Before I had Sookie, I never watched Supervet.  I couldn’t see what the fuss was about.  A dog is a dog at the end of the day.  Since getting our hound, I watch now with enthusiasm and awe on what can be done.  It makes you think that if such possibilities are available to our best friend, what wonders are there for all of us.

Melissa had used her organisational skills to the max and had arranged an appointment for me with Dr B and Mr Q, a plastic surgeon.  My eye issue could now be sorted for once and for all.  The allotted day and hour rolled around.  Back in the lovely ENT waiting room and they were running late.  My appointment was at four and we were well into Flog It.  I wasn’t feeling optimistic.

At quarter to five, I was called through.  Dr B and I exchanged niceties, twiddling our thumbs for the man of the moment to make his appearance.  When he did arrive, it was a bit of a let-down.  He snuck in without much fanfare.

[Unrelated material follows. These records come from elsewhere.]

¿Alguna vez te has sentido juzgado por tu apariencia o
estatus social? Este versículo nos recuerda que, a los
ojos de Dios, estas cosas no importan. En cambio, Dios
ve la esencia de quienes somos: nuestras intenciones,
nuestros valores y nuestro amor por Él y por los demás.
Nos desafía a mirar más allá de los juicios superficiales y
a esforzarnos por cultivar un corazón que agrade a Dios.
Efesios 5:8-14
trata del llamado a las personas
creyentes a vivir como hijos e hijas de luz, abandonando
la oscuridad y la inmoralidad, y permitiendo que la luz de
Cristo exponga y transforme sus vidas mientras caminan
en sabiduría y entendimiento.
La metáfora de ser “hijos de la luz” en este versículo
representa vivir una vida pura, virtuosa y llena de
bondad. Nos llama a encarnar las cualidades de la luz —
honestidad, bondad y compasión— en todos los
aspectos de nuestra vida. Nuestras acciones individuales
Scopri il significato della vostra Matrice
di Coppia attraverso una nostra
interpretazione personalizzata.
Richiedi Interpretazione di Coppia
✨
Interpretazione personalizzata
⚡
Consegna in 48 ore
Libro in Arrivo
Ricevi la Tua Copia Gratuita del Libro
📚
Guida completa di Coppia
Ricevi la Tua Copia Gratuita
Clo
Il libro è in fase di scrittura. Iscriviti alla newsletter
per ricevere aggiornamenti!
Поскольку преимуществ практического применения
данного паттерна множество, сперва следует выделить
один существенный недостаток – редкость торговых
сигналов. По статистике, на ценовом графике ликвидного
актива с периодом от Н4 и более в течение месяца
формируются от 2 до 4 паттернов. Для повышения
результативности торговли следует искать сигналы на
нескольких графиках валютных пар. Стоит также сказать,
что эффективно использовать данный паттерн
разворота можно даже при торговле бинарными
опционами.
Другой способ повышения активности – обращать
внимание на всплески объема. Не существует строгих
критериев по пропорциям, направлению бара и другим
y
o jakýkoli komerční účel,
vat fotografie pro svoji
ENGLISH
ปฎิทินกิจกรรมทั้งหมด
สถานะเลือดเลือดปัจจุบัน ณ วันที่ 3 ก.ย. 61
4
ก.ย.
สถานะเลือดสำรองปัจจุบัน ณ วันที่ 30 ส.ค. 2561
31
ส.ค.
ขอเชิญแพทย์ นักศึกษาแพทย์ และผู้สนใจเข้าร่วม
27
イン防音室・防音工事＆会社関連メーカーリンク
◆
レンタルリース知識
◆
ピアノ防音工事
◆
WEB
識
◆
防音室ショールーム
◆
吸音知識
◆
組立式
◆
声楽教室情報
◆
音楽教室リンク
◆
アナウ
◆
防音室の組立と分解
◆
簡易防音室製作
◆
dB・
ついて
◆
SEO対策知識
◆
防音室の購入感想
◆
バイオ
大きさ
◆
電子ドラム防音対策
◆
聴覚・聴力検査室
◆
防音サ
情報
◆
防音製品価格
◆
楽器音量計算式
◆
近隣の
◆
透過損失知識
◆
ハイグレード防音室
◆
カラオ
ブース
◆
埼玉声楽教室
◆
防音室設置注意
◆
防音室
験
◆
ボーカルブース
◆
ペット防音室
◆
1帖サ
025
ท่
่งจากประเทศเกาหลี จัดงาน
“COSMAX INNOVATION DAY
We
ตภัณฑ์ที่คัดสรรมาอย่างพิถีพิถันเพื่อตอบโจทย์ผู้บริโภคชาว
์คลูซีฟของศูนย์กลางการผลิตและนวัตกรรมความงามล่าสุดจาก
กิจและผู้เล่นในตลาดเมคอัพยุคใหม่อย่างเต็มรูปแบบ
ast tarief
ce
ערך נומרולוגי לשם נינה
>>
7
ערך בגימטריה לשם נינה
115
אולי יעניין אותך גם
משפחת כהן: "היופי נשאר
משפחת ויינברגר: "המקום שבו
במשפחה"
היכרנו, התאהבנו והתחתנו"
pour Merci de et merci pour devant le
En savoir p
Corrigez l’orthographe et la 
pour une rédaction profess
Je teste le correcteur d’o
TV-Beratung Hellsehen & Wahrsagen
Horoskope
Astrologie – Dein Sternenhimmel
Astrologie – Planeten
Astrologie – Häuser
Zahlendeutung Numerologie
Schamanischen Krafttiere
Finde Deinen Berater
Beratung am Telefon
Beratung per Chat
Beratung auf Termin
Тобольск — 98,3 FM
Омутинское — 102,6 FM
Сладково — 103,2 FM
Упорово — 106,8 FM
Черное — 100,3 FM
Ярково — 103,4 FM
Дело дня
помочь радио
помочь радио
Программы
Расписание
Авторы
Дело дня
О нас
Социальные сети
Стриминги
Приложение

What I’ve noticed during my cancer “journey” is that most health care professionals match their job descriptions. GP’s are often quite “general” because they know a little bit about everything.  This means that they can be vague in certain scenarios.  Junior doctors are eager to please.  They don’t want to mess up.  They take detailed histories and agonise over any decision.  Registrars are smug.  They know it all.  What they don’t need are patients cluttering up their day. Consultants are a mixture of junior doctors and registrars, but in a milder form.  Nurses are the glue that hold everything together.  They are the warriors at the frontline implementing the various plans that are devised to make everything OK.  As for surgeons, they are clear and precise.  They are like the surgery that they perform.  They don’t sugar coat anything.  It’s a bit like talking to a scalpel, if that makes sense.

Mr Q was no exception.  He was scanning my face and thinking of all manner of things.  I explained that I wanted the left side of my face hoiking up.

“Oh yes… we can definitely do some hoiking…”

He outlined a whole range of possible procedures.  I wasn’t really listening.  They seemed to involve cuts on my smile line, cuts to the back of my head and at one point thigh muscles were mentioned.  When he finished, he took out his phone.

“OK.  I can see you in my clinic on 2nd May. Is that OK?”

I nodded feeling cock-a-hoop.  Who cared that the 2nd May was the Tuesday after the May Day Bank Holiday when I would have had to rush back from North Wales from celebrating my Auntie Claire’s 80th birthday?  Who cared that I also had a full day of teaching that day which would be a nightmare to cover, especially with exams in the offing? The man had a plan and that was all I cared about.